==== Supplied material
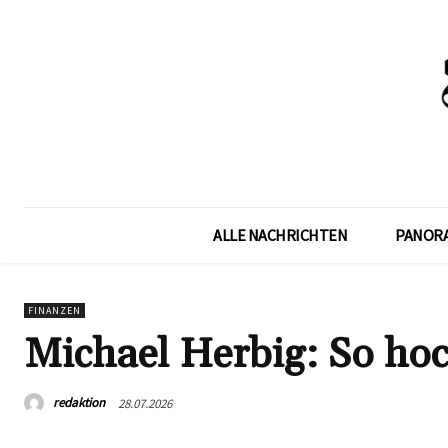
ALLE NACHRICHTEN
PANOR
FINANZEN
Michael Herbig: So ho
redaktion
28.07.2026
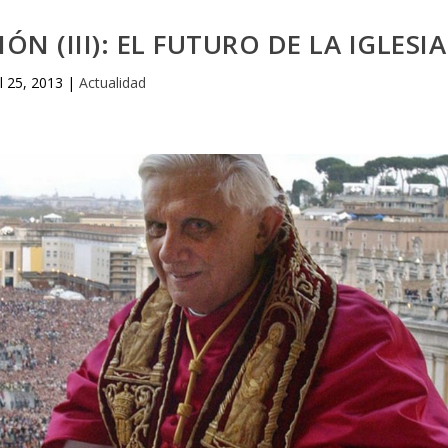
N (III): EL FUTURO DE LA IGLESIA
ul 25, 2013
|
Actualidad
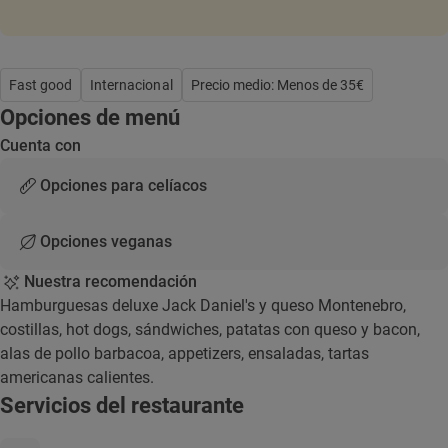
Fast good
Internacional
Precio medio: Menos de 35€
Opciones de menú
Cuenta con
Opciones para celíacos
Opciones veganas
Nuestra recomendación
Hamburguesas deluxe Jack Daniel's y queso Montenebro,
costillas, hot dogs, sándwiches, patatas con queso y bacon,
alas de pollo barbacoa, appetizers, ensaladas, tartas
americanas calientes.
Servicios del restaurante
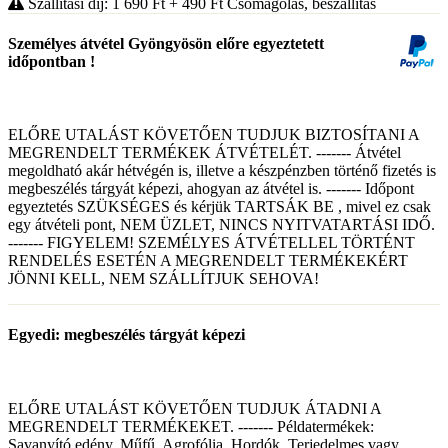
Szállítási díj: 1 690
Ft
+ 490
Ft
Csomagolás, beszállítás
Személyes átvétel Gyöngyösön előre egyeztetett
időpontban !
ELŐRE UTALÁST KÖVETŐEN TUDJUK BIZTOSÍTANI A
MEGRENDELT TERMÉKEK ÁTVÉTELÉT. ------- Átvétel
megoldható akár hétvégén is, illetve a készpénzben történő fizetés is
megbeszélés tárgyát képezi, ahogyan az átvétel is. ------- Időpont
egyeztetés SZÜKSÉGES és kérjük TARTSÁK BE , mivel ez csak
egy átvételi pont, NEM ÜZLET, NINCS NYITVATARTÁSI IDŐ.
------- FIGYELEM! SZEMÉLYES ÁTVÉTELLEL TÖRTÉNT
RENDELÉS ESETÉN A MEGRENDELT TERMÉKEKÉRT
JÖNNI KELL, NEM SZÁLLÍTJUK SEHOVA!
Egyedi: megbeszélés tárgyát képezi
ELŐRE UTALÁST KÖVETŐEN TUDJUK ÁTADNI A
MEGRENDELT TERMÉKEKET. ------- Példatermékek:
Savanyító edény, Műfű, Agrofólia, Hordók, Terjedelmes vagy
========
:: Activity ::
Without the pictures, repeat every line of the material above exactly.

:: Output for this task ::
ALLE NACHRICHTEN
PANOR
FINANZEN
Michael Herbig: So ho
redaktion
28.07.2026
N (III): EL FUTURO DE LA IGLESIA
ul 25, 2013
|
Actualidad
Fast good
Internacional
Precio medio: Menos de 35€
Opciones de menú
Cuenta con
Opciones para celíacos
Opciones veganas
Nuestra recomendación
Hamburguesas deluxe Jack Daniel's y queso Montenebro,
costillas, hot dogs, sándwiches, patatas con queso y bacon,
alas de pollo barbacoa, appetizers, ensaladas, tartas
americanas calientes.
Servicios del restaurante
Szállítási díj: 1 690
Ft
+ 490
Ft
Csomagolás, beszállítás
Személyes átvétel Gyöngyösön előre egyeztetett
időpontban !
ELŐRE UTALÁST KÖVETŐEN TUDJUK BIZTOSÍTANI A
MEGRENDELT TERMÉKEK ÁTVÉTELÉT. ------- Átvétel
megoldható akár hétvégén is, illetve a készpénzben történő fizetés is
megbeszélés tárgyát képezi, ahogyan az átvétel is. ------- Időpont
egyeztetés SZÜKSÉGES és kérjük TARTSÁK BE , mivel ez csak
egy átvételi pont, NEM ÜZLET, NINCS NYITVATARTÁSI IDŐ.
------- FIGYELEM! SZEMÉLYES ÁTVÉTELLEL TÖRTÉNT
RENDELÉS ESETÉN A MEGRENDELT TERMÉKEKÉRT
JÖNNI KELL, NEM SZÁLLÍTJUK SEHOVA!
Egyedi: megbeszélés tárgyát képezi
ELŐRE UTALÁST KÖVETŐEN TUDJUK ÁTADNI A
MEGRENDELT TERMÉKEKET. ------- Példatermékek:
Savanyító edény, Műfű, Agrofólia, Hordók, Terjedelmes vagy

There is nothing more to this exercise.